About this task>
For each line below that holds the word "quis", make a copy.

Excerpted records>
.....

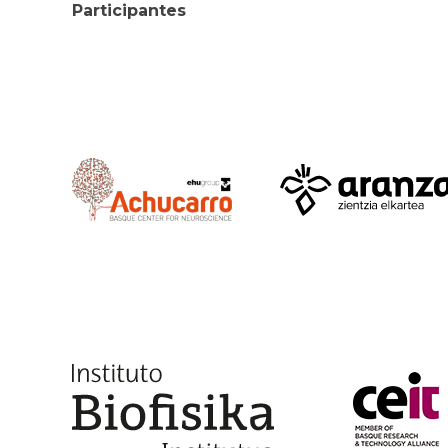
Participantes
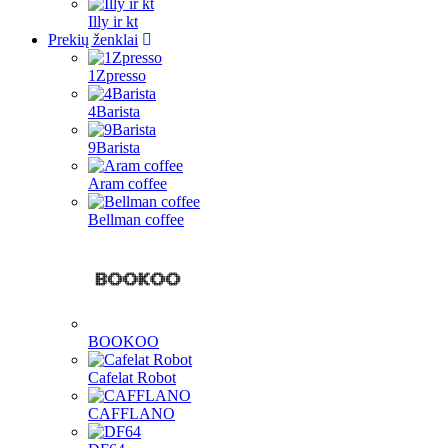
Illy ir kt
Prekių ženklai
1Zpresso
4Barista
9Barista
Aram coffee
Bellman coffee
BOOKOO
Cafelat Robot
CAFFLANO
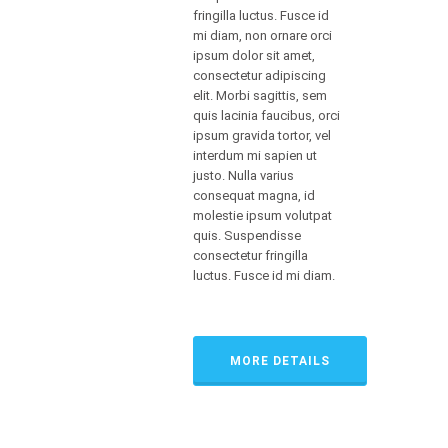
fringilla luctus. Fusce id
mi diam, non ornare orci
ipsum dolor sit amet,
consectetur adipiscing
elit. Morbi sagittis, sem
quis lacinia faucibus, orci
ipsum gravida tortor, vel
interdum mi sapien ut
justo. Nulla varius
consequat magna, id
molestie ipsum volutpat
quis. Suspendisse
consectetur fringilla
luctus. Fusce id mi diam.
MORE DETAILS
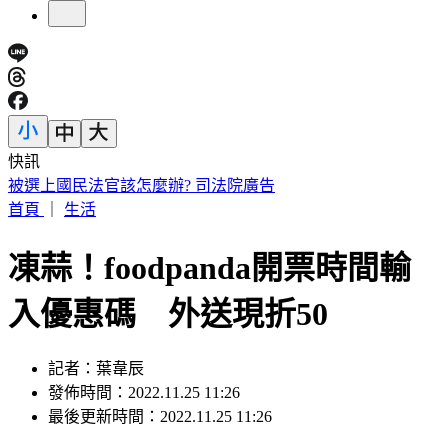
快訊
穿UNIQLO AIRism發現不涼了？網見「1關鍵」驚呆
首頁
｜
生活
凍蒜！foodpanda開票時間輸
入優惠碼 外送現折50
記者：葉韋辰
發佈時間：2022.11.25 11:26
最後更新時間：2022.11.25 11:26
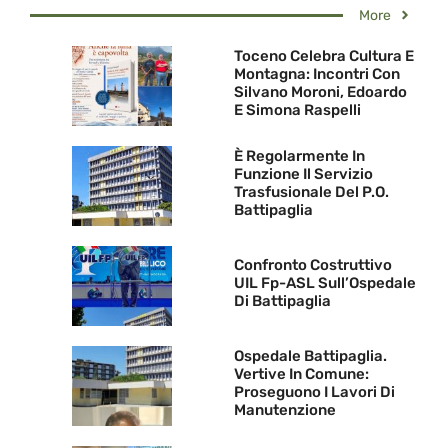
More
Toceno Celebra Cultura E
Montagna: Incontri Con
Silvano Moroni, Edoardo
E Simona Raspelli
È Regolarmente In
Funzione Il Servizio
Trasfusionale Del P.O.
Battipaglia
Confronto Costruttivo
UIL Fp-ASL Sull’Ospedale
Di Battipaglia
Ospedale Battipaglia.
Vertive In Comune:
Proseguono I Lavori Di
Manutenzione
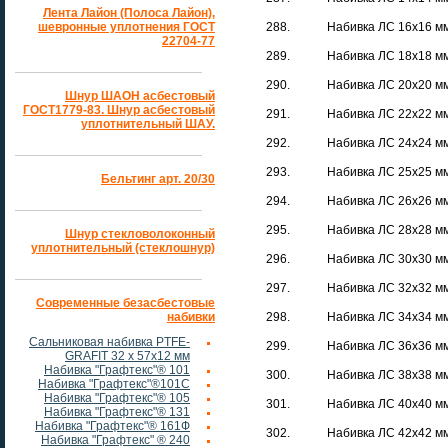
Лента Лайон (Полоса Лайон),
шевронные уплотнения ГОСТ
288.
Набивка ЛС 16х16 м
22704-77
289.
Набивка ЛС 18х18 м
290.
Набивка ЛС 20х20 м
Шнур ШАОН асбестовый
ГОСТ1779-83. Шнур асбестовый
291.
Набивка ЛС 22х22 м
уплотнительный ШАУ.
292.
Набивка ЛС 24х24 м
293.
Набивка ЛС 25х25 м
Бельтинг арт. 20/30
294.
Набивка ЛС 26х26 м
295.
Набивка ЛС 28х28 м
Шнур стекловолоконный
уплотнительный (стеклошнур)
296.
Набивка ЛС 30х30 м
297.
Набивка ЛС 32х32 м
Современные безасбестовые
набивки
298.
Набивка ЛС 34х34 м
Сальниковая набивка PTFE-
299.
Набивка ЛС 36х36 м
GRAFIT 32 х 57х12 мм
Набивка "Графтекс"® 101
300.
Набивка ЛС 38х38 м
Набивка "Графтекс"®101С
Набивка "Графтекс"® 105
301.
Набивка ЛС 40х40 м
Набивка "Графтекс"® 131
Набивка "Графтекс"® 161Ф
302.
Набивка ЛС 42х42 м
Набивка "Графтекс" ® 240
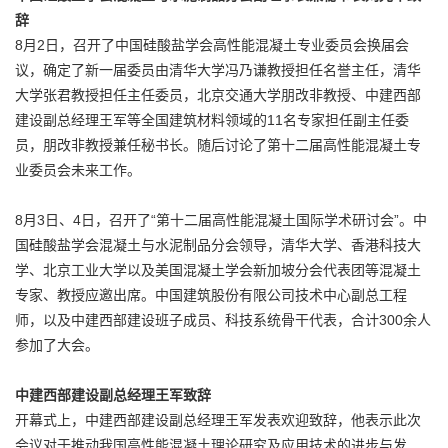
辞
8月2日，召开了中国硅酸盐学会高性能混凝土专业委员会换届会
议，确定了新一届委员由清华大学冯乃谦教授担任名誉主任，清华
大学张君教授担任主任委员，北京交通大学朋改非教授、中建西部
建设副总经理王军等全国建筑材料领域的11名专家担任副主任委
员，朋改非教授兼任秘书长。随后讨论了第十二届高性能混凝土专
业委员会未来工作。
8月3日、4日，召开了“第十二届高性能混凝土国际学术研讨会”。中
国硅酸盐学会混凝土与水泥制品分会领导，清华大学、香港科技大
学、北京工业大学以及美国混凝土学会新加坡分会代表团等混凝土
专家、教授应邀出席。中国建筑股份有限公司技术中心副总工程
师，以及中建西部建设班子成员、科技系统骨干代表，合计300余人
参加了大会。
中建西部建设副总经理王军致辞
开幕式上，中建西部建设副总经理王军发表欢迎致辞，他表示此次
会议对于推动我国高性能混凝土理论研究及应用技术的进步与发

.....

Response area>
quis lacinia faucibus, orci
quis. Suspendisse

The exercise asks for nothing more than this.